Feedback within an isolated structure (regenerative feedback) leads the structure from one state to another in an internally-defined way that produces either a trajectory or a map in state space (a trajectory represents a continuous change of state, whereas a map represents successive states in a discrete series). The functions that determine the trajectory or map are inherent in the structure, and are non-linear. We will consider mainly maps, since they may be derived from trajectories in the continuous case, and are complete representations of the successive states in the discrete case.

The map of a particular point in state space is called an orbit. A forward orbit represents the future of the system starting from the given point, a backward orbit the past. Forward orbits must be unique, whereas backward orbits can be multivalued (several past states could have given rise to the present one). The initial state that induces an orbit may be chosen freely within the state space, but after a while, most orbits will have converged to approximate an attractor. Attractors are of three kinds: fixed, periodic, or chaotic. A given function, even a very simple one such as xn = k x(n - 1)(1 - x(n - 1)) where 0 <= x <= 1, can result in all three possibilities, depending on the value of the parameter and the initial value of the variable (values of x outside this range tend to grow without bound unless k is smaller than 1 / | x - x 2 |, in which case they converge to zero). To give some specific examples, if k = 0.5, x approaches zero; if k = 2.0, x approaches 0.5; if k = 3.3, x cycles between 0.8326... and 0.4794...; and if k=3.7, the value of x varies chaotically, as shown in Fig.1.

Fig 1. The bifurcation route to chaos, showing successive period doubling of the function xn = r xn-1(1 - xn-1) for r between 2.9.and 4. (From http://www.pa.msu.edu/~bauer/applets/Chaos-Feigenbaum/feig.html)

Between the value of k for which the attractor is a single value and that for which the attractor is chaotic, there is a sequence of bifurcation values of k where the period of the attractor successively doubles. These values of k are related by Feigenbaum's number. If kn is the lowest value of k at which the period of the attractor is 2n, then kn- kn-1 / ( kn+1- kn) -> 4.6692016.... Feigenbaum's number is a universal constant like PI, which appears whenever the route to chaos is through a sequence of period doublings, not only for the simple parabolic recursion mentioned shown in Fig 1.

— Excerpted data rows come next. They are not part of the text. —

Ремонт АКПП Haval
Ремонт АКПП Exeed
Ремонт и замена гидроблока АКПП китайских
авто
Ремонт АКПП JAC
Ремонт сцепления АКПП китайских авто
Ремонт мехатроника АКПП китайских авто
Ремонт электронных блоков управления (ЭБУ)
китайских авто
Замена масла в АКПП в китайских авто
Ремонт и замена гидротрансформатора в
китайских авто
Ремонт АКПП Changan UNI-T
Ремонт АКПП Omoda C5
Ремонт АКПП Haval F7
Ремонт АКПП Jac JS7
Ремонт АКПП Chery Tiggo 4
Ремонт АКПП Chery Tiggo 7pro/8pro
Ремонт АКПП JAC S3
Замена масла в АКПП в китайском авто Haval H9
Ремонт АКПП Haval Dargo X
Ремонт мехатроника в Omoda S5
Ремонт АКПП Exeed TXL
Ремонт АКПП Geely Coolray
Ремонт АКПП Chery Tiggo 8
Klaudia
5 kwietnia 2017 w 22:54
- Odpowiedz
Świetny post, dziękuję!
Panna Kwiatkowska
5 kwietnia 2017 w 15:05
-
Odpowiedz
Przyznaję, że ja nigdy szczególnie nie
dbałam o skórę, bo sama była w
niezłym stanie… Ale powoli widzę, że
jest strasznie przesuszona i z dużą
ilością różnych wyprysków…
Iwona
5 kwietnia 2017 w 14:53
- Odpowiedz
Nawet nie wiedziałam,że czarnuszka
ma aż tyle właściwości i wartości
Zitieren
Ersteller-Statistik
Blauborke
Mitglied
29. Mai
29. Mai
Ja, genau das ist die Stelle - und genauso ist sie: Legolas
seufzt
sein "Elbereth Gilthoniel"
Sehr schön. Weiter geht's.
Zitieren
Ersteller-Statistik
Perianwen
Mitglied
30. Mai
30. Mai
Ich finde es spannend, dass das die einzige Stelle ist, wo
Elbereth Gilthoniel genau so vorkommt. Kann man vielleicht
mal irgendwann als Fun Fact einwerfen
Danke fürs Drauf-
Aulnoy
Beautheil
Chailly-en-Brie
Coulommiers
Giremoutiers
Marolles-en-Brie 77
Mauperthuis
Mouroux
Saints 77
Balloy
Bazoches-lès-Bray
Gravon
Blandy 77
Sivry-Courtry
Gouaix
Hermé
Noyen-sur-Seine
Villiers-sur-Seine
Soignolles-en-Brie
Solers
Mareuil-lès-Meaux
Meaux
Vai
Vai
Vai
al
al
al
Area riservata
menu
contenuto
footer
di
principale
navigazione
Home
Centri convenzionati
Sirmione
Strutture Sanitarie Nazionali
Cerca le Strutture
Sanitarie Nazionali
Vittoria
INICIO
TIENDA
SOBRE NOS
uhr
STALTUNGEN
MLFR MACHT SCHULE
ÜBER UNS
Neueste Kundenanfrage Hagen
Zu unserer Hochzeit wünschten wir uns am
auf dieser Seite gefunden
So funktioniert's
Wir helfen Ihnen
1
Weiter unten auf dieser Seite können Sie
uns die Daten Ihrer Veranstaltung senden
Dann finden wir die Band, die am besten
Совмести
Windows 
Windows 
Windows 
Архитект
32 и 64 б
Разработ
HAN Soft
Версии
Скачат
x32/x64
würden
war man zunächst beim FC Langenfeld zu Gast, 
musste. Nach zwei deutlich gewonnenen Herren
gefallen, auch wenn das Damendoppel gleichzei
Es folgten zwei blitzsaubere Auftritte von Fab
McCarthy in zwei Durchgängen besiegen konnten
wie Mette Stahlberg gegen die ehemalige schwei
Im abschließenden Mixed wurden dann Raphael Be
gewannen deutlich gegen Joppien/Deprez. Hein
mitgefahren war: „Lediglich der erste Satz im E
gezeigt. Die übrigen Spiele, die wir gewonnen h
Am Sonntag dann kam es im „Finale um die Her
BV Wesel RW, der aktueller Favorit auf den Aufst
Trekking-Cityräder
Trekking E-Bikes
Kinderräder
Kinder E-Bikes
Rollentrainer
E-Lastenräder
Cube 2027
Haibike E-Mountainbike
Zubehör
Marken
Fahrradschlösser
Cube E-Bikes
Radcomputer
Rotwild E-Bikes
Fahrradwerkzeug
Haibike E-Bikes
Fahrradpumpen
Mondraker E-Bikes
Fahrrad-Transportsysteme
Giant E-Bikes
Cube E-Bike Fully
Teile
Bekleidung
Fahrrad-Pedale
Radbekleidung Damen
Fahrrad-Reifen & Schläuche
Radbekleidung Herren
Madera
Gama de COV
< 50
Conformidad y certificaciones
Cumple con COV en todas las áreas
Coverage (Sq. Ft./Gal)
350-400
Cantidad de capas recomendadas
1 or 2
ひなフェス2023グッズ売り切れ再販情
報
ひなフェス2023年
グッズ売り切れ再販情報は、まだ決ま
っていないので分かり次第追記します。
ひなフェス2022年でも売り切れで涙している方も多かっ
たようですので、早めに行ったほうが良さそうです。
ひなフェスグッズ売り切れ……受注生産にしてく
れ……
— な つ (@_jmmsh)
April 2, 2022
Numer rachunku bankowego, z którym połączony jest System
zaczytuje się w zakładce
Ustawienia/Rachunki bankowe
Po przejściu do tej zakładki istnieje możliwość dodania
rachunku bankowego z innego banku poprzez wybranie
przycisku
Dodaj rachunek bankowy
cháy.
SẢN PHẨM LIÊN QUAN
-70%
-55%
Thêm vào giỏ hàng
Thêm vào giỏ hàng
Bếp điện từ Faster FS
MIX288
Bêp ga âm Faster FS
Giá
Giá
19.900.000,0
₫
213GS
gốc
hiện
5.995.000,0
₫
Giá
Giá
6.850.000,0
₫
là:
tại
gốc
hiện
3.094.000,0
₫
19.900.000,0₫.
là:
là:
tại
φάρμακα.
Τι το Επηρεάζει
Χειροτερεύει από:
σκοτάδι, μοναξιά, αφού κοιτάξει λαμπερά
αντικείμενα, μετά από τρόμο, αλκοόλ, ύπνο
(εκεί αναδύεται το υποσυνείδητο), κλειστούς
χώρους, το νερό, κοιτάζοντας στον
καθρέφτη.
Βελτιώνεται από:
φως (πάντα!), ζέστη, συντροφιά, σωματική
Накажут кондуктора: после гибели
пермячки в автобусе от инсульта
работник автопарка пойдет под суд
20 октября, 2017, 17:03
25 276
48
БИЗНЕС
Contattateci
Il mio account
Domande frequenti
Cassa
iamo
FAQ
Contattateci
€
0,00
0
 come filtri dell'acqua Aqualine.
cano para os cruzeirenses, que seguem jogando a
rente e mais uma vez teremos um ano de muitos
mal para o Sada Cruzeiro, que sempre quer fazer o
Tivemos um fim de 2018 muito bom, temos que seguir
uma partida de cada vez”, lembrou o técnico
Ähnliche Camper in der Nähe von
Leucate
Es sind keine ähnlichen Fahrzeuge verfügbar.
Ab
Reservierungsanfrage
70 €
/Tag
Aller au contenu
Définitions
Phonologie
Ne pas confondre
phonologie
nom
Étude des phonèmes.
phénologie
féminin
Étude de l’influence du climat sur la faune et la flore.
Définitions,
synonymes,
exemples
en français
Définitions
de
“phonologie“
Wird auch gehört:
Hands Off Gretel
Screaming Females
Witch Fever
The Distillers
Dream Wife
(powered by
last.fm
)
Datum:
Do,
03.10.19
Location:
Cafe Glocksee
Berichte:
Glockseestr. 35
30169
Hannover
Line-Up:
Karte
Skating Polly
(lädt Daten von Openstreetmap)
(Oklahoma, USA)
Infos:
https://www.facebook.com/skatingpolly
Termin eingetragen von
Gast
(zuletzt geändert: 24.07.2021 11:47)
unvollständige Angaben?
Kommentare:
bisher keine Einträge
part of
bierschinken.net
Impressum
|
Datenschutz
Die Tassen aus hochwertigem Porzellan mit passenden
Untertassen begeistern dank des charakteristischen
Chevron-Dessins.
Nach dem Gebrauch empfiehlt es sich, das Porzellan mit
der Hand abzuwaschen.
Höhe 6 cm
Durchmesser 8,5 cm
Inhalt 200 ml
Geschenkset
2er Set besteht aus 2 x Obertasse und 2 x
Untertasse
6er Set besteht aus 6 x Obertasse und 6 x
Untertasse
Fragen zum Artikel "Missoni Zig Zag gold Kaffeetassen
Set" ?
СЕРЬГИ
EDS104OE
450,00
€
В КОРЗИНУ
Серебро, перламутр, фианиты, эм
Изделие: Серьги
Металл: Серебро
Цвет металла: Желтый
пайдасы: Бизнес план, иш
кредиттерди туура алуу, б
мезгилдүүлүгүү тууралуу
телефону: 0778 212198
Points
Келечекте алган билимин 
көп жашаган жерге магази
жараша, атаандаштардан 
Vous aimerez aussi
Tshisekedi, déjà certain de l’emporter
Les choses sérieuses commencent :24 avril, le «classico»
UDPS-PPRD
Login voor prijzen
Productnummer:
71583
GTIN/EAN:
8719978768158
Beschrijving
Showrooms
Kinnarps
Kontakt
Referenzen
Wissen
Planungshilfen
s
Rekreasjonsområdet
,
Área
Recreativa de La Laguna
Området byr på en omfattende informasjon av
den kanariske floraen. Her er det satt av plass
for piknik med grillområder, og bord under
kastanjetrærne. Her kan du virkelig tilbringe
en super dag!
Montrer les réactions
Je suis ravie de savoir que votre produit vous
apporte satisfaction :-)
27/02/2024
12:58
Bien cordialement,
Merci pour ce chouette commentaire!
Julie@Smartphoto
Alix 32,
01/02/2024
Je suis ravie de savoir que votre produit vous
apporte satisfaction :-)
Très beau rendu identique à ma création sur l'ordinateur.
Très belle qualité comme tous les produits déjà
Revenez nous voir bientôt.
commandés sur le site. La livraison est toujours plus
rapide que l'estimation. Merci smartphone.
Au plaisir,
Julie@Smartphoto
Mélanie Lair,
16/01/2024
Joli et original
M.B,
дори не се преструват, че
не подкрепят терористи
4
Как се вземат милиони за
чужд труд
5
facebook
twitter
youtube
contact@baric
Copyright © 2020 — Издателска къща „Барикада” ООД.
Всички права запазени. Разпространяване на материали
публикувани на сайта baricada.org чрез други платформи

The attractors of its map define the possible self-consistent states of a dynamic system, no matter how complex. A state on the attractor always leads to another state on the attractor. If the system state is externally perturbed slightly away from an attractor, it will (almost always) return to that attractor. The region of state space within which the state will move toward an attractor is called the basin of attraction for that attractor.

In addition to attractors, there are self-consistent maps called repellors. As with an attractor, a state on a repellor will always lead to another state on the repellor, but if the system state is externally perturbed from a repellor, it will not return, but will move to an attractor. Repellor maps usually form the boundary between basins of attraction, but may occur totally enclosed within a single basin of attraction. If a repellor bounds more than two basins of attraction, it has the strange property that every point on it is on the boundary of all the basins that it bounds. This fact has two consequences: (i) the repellor has a fractal geometry within the state space, and (ii) the dynamics of the repellor are chaotic.

Chaotic repellors seem to be central to a consistent view of cognition. They represent states of alertness, which permit the system rapidly to fall into basins of attraction that correspond to externally provided information.